As she did every day, she passed the dry goods store, where Michael Schroeder worked. As he did every day, Michael Schroeder stopped what he was doing to watch her pass. His dreamy blue eyes were never so focused as when he gazed at her.
The weeks passed, and the belligerent early-spring snows came and went. Every time so much as a flurry fell, Kate watched through the bookstore window as Mrs. Ingraham wrapped old quilts around her tree to protect it from the cold. The quilts slowly fell away to tender golden-green leaves that unfurled delicately, and then to peach blossoms that made the entire neighborhood go slightly, giddily mad with their fragrance.
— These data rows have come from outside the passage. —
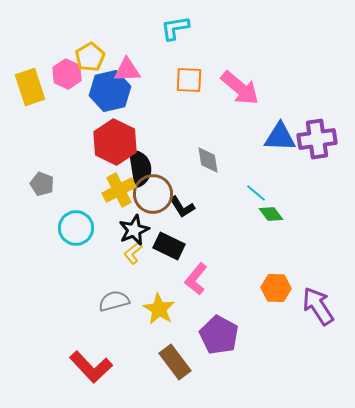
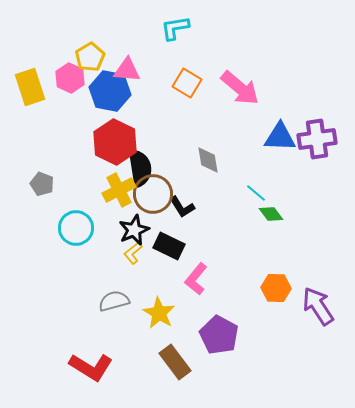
pink triangle: rotated 8 degrees clockwise
pink hexagon: moved 3 px right, 4 px down
orange square: moved 2 px left, 3 px down; rotated 28 degrees clockwise
blue hexagon: rotated 24 degrees clockwise
yellow star: moved 4 px down
red L-shape: rotated 15 degrees counterclockwise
Kate said hello to Michael once, on a particularly beautiful afternoon. His eyes widened, and then he smiled. His smile was as sweet as a ripe peach. “Hello, Kate.”
One sleepily hot afternoon, Kate and Edna drowsed by the register in the bookstore when the door burst open, Mrs. Ingraham as animated as they’d ever seen her. “Kate, you have to come look right now,” she said. “It’s a miracle.”
Startled, Kate followed her across the street, and watched as Mrs. Ingraham stood on her tiptoes to pull down a slender branch heavy with summer leaves. “Look,” she breathed, pushing leaves aside. “It’s the first fruit.” There, cradled tenderly in her hands, was a little stone-like green peach, delicately fuzzed.
“I can’t believe it,” Kate breathed. “It actually bore fruit!”
Mrs. Ingraham’s eyes shone as she looked back at Kate. “Now I know he’ll come home,” she said quietly. “We’re going to have peaches this year. I’m going to make us a pie and he’s going to come home.”
Kate smiled, but knew her doubt was written across her face. Mrs. Ingraham knew too. “It’s all right, honey,” she said. “I know you think he’s long gone. But I believe. He’ll be back. He said so.”
Kate returned the bookstore, but the conviction with which Mrs. Ingraham had spoken continued to swirl uneasily through her mind. What made her so sure? Kate had never been certain of anyone in her life. Her own father had died when she was just fourteen, and her flirty carefree days had died in the dust before they’d ever begun, with the seven other siblings at home to care for. She had never had a fellow even make a promise he had no intention of keeping, let alone a fellow who wanted to keep his promises to her.
More peaches joined the tiny first peach in the hot golden days that followed. Every day, Mrs. Ingraham smiled at Kate and told her she’d be baking a peach pie for her husband soon, as the sun grew warmer and warmer and the days stretched out, linking lazy fingers so that the summer became one endless golden stretch of long days and brief nights.
Kate and Michael said hello regularly. In early July, he began walking her home.
In the beginning of August, Kate locked up when the sun was still bright enough to dazzle. In the brightness, she almost missed the man walking down the street. He looked like many other Wisconsin men, with his blond hair and beard, the shirt that might have once been white and was now the color of old dust. He hesitated before the little white fence that ringed Mrs. Ingraham’s yard.
Then there was a flurry of movement, like a dove taking flight, and Mrs. Ingraham flew into his arms, the little picket gate swinging wildly from the force of her eruption. As Kate slipped away into the sunlight, she heard the words Mrs. Ingraham kept crooning to her husband.
“It bloomed, it bloomed.”
Kate reached the dry-goods store. Michael was waiting for her, handsome and quiet. She took his arm, and looked up into his eyes. “Hello, Michael,” she said softly. “I want you to kiss me.”